Behind the mask, Kakashi opened his mouth, closed it, and opened it again, emotions stampeding across the exposed half of his face. For a moment, he looked as though he was going to blurt something out, and then he dove across the intervening space, caught Iruka's face between his hands, and pressed a desperate kiss to his lips. One hand dropped to loop under Iruka's arm, tearing cloth away from Kakashi's face as it went, and settled in between Iruka's shoulder blades, pulling him inexorably closer.

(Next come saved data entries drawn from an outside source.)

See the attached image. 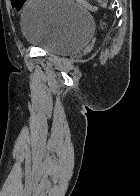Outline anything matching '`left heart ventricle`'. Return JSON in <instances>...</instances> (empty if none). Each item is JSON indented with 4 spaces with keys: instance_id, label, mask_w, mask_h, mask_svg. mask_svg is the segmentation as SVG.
Listing matches in <instances>:
<instances>
[{
    "instance_id": "1",
    "label": "left heart ventricle",
    "mask_w": 140,
    "mask_h": 196,
    "mask_svg": "<svg viewBox=\"0 0 140 196\" xmlns=\"http://www.w3.org/2000/svg\"><path fill=\"white\" fill-rule=\"evenodd\" d=\"M45 192H56V191H45Z\"/></svg>"
}]
</instances>
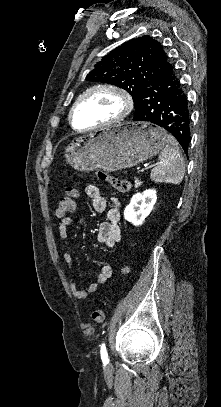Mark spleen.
<instances>
[{"label": "spleen", "instance_id": "spleen-1", "mask_svg": "<svg viewBox=\"0 0 221 407\" xmlns=\"http://www.w3.org/2000/svg\"><path fill=\"white\" fill-rule=\"evenodd\" d=\"M166 146L159 155V164L152 169L150 177L155 182L180 184L185 173V161L174 137L166 135Z\"/></svg>", "mask_w": 221, "mask_h": 407}]
</instances>
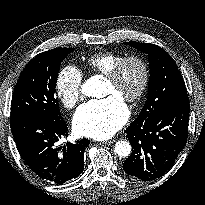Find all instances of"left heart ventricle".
<instances>
[{"label":"left heart ventricle","mask_w":205,"mask_h":205,"mask_svg":"<svg viewBox=\"0 0 205 205\" xmlns=\"http://www.w3.org/2000/svg\"><path fill=\"white\" fill-rule=\"evenodd\" d=\"M142 80V70L138 63H128L122 73L120 81L113 85L106 81L104 96H116L121 100L133 95L139 88Z\"/></svg>","instance_id":"obj_1"}]
</instances>
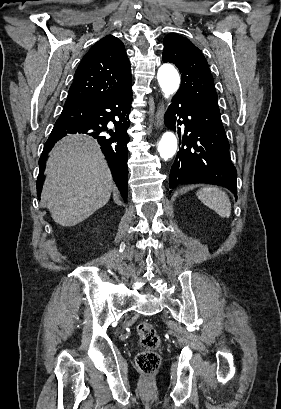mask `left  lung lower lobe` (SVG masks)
Wrapping results in <instances>:
<instances>
[{"label": "left lung lower lobe", "instance_id": "left-lung-lower-lobe-1", "mask_svg": "<svg viewBox=\"0 0 281 409\" xmlns=\"http://www.w3.org/2000/svg\"><path fill=\"white\" fill-rule=\"evenodd\" d=\"M165 124L173 130L184 125L182 148L171 167L170 188L180 183H209L228 188L237 198V172L220 115L176 94L165 114ZM177 130L180 136L181 128Z\"/></svg>", "mask_w": 281, "mask_h": 409}]
</instances>
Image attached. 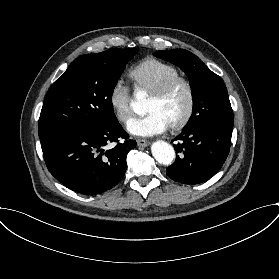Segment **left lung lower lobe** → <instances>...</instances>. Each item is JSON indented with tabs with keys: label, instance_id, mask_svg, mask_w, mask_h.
I'll list each match as a JSON object with an SVG mask.
<instances>
[{
	"label": "left lung lower lobe",
	"instance_id": "0a47b994",
	"mask_svg": "<svg viewBox=\"0 0 279 279\" xmlns=\"http://www.w3.org/2000/svg\"><path fill=\"white\" fill-rule=\"evenodd\" d=\"M233 126L202 123L185 128L174 140L180 158L166 169L176 182L198 184L215 175L225 162L231 144ZM173 142V141H172Z\"/></svg>",
	"mask_w": 279,
	"mask_h": 279
}]
</instances>
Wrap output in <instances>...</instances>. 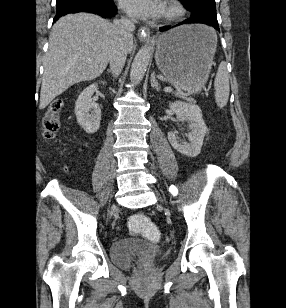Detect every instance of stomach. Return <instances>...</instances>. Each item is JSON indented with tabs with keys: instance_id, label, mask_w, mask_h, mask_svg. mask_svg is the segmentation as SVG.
Masks as SVG:
<instances>
[{
	"instance_id": "obj_1",
	"label": "stomach",
	"mask_w": 286,
	"mask_h": 308,
	"mask_svg": "<svg viewBox=\"0 0 286 308\" xmlns=\"http://www.w3.org/2000/svg\"><path fill=\"white\" fill-rule=\"evenodd\" d=\"M216 46L217 35L211 27L183 25L158 38L155 59L171 84L197 92L209 77Z\"/></svg>"
}]
</instances>
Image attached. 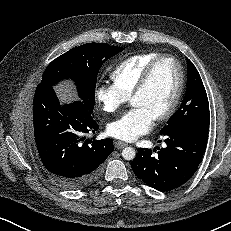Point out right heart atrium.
<instances>
[{
    "label": "right heart atrium",
    "mask_w": 231,
    "mask_h": 231,
    "mask_svg": "<svg viewBox=\"0 0 231 231\" xmlns=\"http://www.w3.org/2000/svg\"><path fill=\"white\" fill-rule=\"evenodd\" d=\"M95 99L106 113H114L127 101L114 84L103 83L95 89Z\"/></svg>",
    "instance_id": "obj_1"
}]
</instances>
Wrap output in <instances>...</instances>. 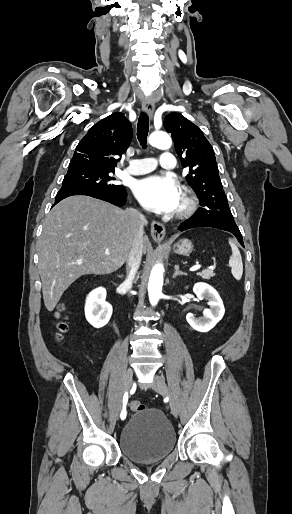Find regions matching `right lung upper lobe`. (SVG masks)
Returning a JSON list of instances; mask_svg holds the SVG:
<instances>
[{
	"mask_svg": "<svg viewBox=\"0 0 292 514\" xmlns=\"http://www.w3.org/2000/svg\"><path fill=\"white\" fill-rule=\"evenodd\" d=\"M132 139V126L122 113H114L89 129L76 147L68 172L114 171Z\"/></svg>",
	"mask_w": 292,
	"mask_h": 514,
	"instance_id": "cb5924a9",
	"label": "right lung upper lobe"
}]
</instances>
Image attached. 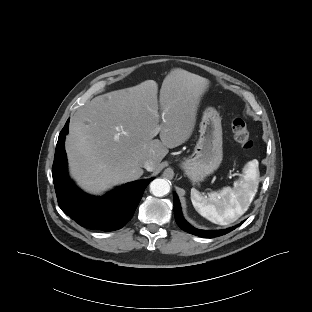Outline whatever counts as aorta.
<instances>
[{"instance_id": "aorta-1", "label": "aorta", "mask_w": 312, "mask_h": 312, "mask_svg": "<svg viewBox=\"0 0 312 312\" xmlns=\"http://www.w3.org/2000/svg\"><path fill=\"white\" fill-rule=\"evenodd\" d=\"M169 191L170 185L165 179H155L150 183V192L156 197H162Z\"/></svg>"}]
</instances>
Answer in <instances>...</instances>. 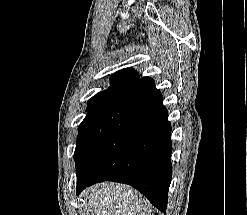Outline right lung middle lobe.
<instances>
[{"label": "right lung middle lobe", "mask_w": 247, "mask_h": 215, "mask_svg": "<svg viewBox=\"0 0 247 215\" xmlns=\"http://www.w3.org/2000/svg\"><path fill=\"white\" fill-rule=\"evenodd\" d=\"M124 92V89L103 91L96 94L88 101L87 115L78 128V141L76 144L74 158L90 130L121 98Z\"/></svg>", "instance_id": "obj_1"}]
</instances>
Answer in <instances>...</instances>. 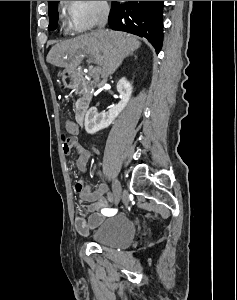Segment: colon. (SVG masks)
Listing matches in <instances>:
<instances>
[{
	"label": "colon",
	"instance_id": "obj_1",
	"mask_svg": "<svg viewBox=\"0 0 237 300\" xmlns=\"http://www.w3.org/2000/svg\"><path fill=\"white\" fill-rule=\"evenodd\" d=\"M63 144H64V150L72 151L78 149L79 145L78 142L70 137H64L63 138Z\"/></svg>",
	"mask_w": 237,
	"mask_h": 300
}]
</instances>
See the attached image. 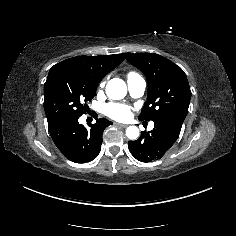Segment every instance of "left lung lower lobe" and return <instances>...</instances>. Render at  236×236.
Masks as SVG:
<instances>
[{
    "label": "left lung lower lobe",
    "mask_w": 236,
    "mask_h": 236,
    "mask_svg": "<svg viewBox=\"0 0 236 236\" xmlns=\"http://www.w3.org/2000/svg\"><path fill=\"white\" fill-rule=\"evenodd\" d=\"M185 117L168 114L154 120V129L142 132L136 141H129L131 154L139 161L149 162L161 159L179 137Z\"/></svg>",
    "instance_id": "1"
}]
</instances>
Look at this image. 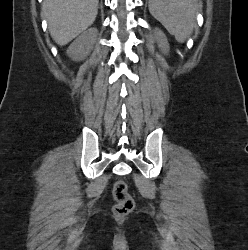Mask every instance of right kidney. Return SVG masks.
Instances as JSON below:
<instances>
[{"mask_svg":"<svg viewBox=\"0 0 248 250\" xmlns=\"http://www.w3.org/2000/svg\"><path fill=\"white\" fill-rule=\"evenodd\" d=\"M97 36V30L86 31L69 46L67 54L75 61L85 59L91 52Z\"/></svg>","mask_w":248,"mask_h":250,"instance_id":"right-kidney-1","label":"right kidney"}]
</instances>
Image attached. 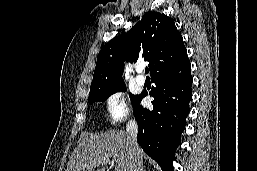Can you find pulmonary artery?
Here are the masks:
<instances>
[{"label": "pulmonary artery", "mask_w": 257, "mask_h": 171, "mask_svg": "<svg viewBox=\"0 0 257 171\" xmlns=\"http://www.w3.org/2000/svg\"><path fill=\"white\" fill-rule=\"evenodd\" d=\"M138 75L136 76V83L140 86L145 84V78L140 74L141 68L137 69Z\"/></svg>", "instance_id": "pulmonary-artery-1"}]
</instances>
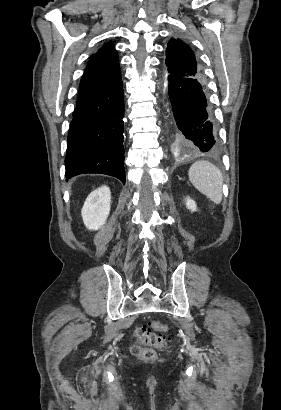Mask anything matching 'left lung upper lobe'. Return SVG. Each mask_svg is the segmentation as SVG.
I'll list each match as a JSON object with an SVG mask.
<instances>
[{"instance_id": "1", "label": "left lung upper lobe", "mask_w": 281, "mask_h": 410, "mask_svg": "<svg viewBox=\"0 0 281 410\" xmlns=\"http://www.w3.org/2000/svg\"><path fill=\"white\" fill-rule=\"evenodd\" d=\"M166 73L204 80L201 65L191 48L180 39L172 38L166 48Z\"/></svg>"}]
</instances>
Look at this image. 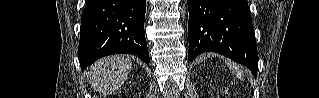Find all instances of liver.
<instances>
[{"mask_svg": "<svg viewBox=\"0 0 319 98\" xmlns=\"http://www.w3.org/2000/svg\"><path fill=\"white\" fill-rule=\"evenodd\" d=\"M132 67L129 56H110L95 62L88 70L91 88L108 95L118 90L127 80Z\"/></svg>", "mask_w": 319, "mask_h": 98, "instance_id": "1", "label": "liver"}]
</instances>
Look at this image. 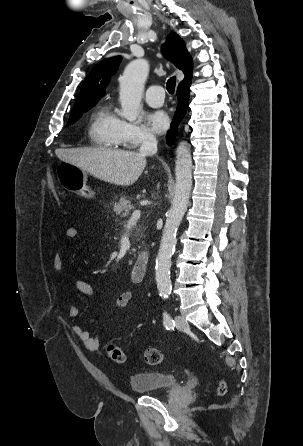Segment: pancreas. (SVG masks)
I'll return each instance as SVG.
<instances>
[{"mask_svg":"<svg viewBox=\"0 0 303 446\" xmlns=\"http://www.w3.org/2000/svg\"><path fill=\"white\" fill-rule=\"evenodd\" d=\"M133 208L131 202L127 200L125 197H121L119 202L114 205V212L117 216L121 218H125L128 216L129 212Z\"/></svg>","mask_w":303,"mask_h":446,"instance_id":"obj_1","label":"pancreas"}]
</instances>
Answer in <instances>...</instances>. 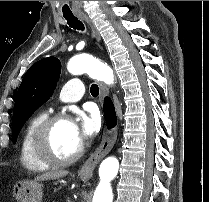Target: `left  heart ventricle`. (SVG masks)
<instances>
[{"label": "left heart ventricle", "instance_id": "obj_1", "mask_svg": "<svg viewBox=\"0 0 209 202\" xmlns=\"http://www.w3.org/2000/svg\"><path fill=\"white\" fill-rule=\"evenodd\" d=\"M71 121H64L55 126L49 136V148L59 158L73 155L80 147Z\"/></svg>", "mask_w": 209, "mask_h": 202}]
</instances>
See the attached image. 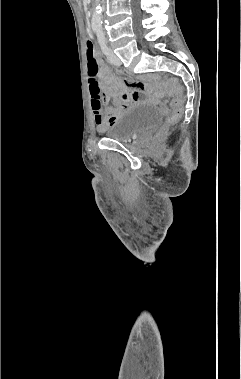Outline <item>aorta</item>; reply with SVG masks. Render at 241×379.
Here are the masks:
<instances>
[{
    "label": "aorta",
    "instance_id": "762f6f07",
    "mask_svg": "<svg viewBox=\"0 0 241 379\" xmlns=\"http://www.w3.org/2000/svg\"><path fill=\"white\" fill-rule=\"evenodd\" d=\"M92 28L95 29L98 32H101L102 30V21H101V6H100V0H95V6L94 11L92 15Z\"/></svg>",
    "mask_w": 241,
    "mask_h": 379
}]
</instances>
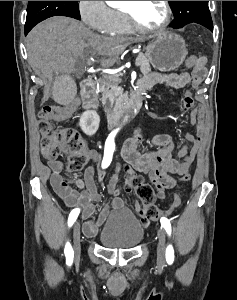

"You...you..." Iruka flailed verbally when they broke apart before simply discarding the sentence and trying something new. "In those dreams, I was feeling everything you were. You'd think I would have noticed something like that."

"It's a bit of a recent development."

"How recent?" He didn't think that Kakashi was one to confuse gratitude with attraction, but who knew what kind of euphoria getting his magic back could induce.

"Possibly when I rescued you from your shower and saw such a lovely view of your..."

"Fishes." Iruka interrupted and then clicked his tongue in disappointment. "Guess it doesn't work anymore."

"Somehow, that's more annoying." Kakashi tapped a long finger on his chin and looked Iruka up and down. "I guess there's no accounting for taste."

"Excuse me, you are lucky to have me."

"I know." The serious words hung in the air between them, driving heat up Iruka's cheeks. Then Kakashi's eyes flashed wickedly; he leaned in and whispered against the cusp of Iruka's ear. "I've seen you naked."

Iruka glowered at Kakashi's retreating back, already conjuring up ideas for how to even the playing field on that count. He'd been inside Kakashi's mind for the last week after all, and he was fairly certain Kakashi wouldn't mind.

FIN


Thank you so much for reading! I hope you enjoyed it!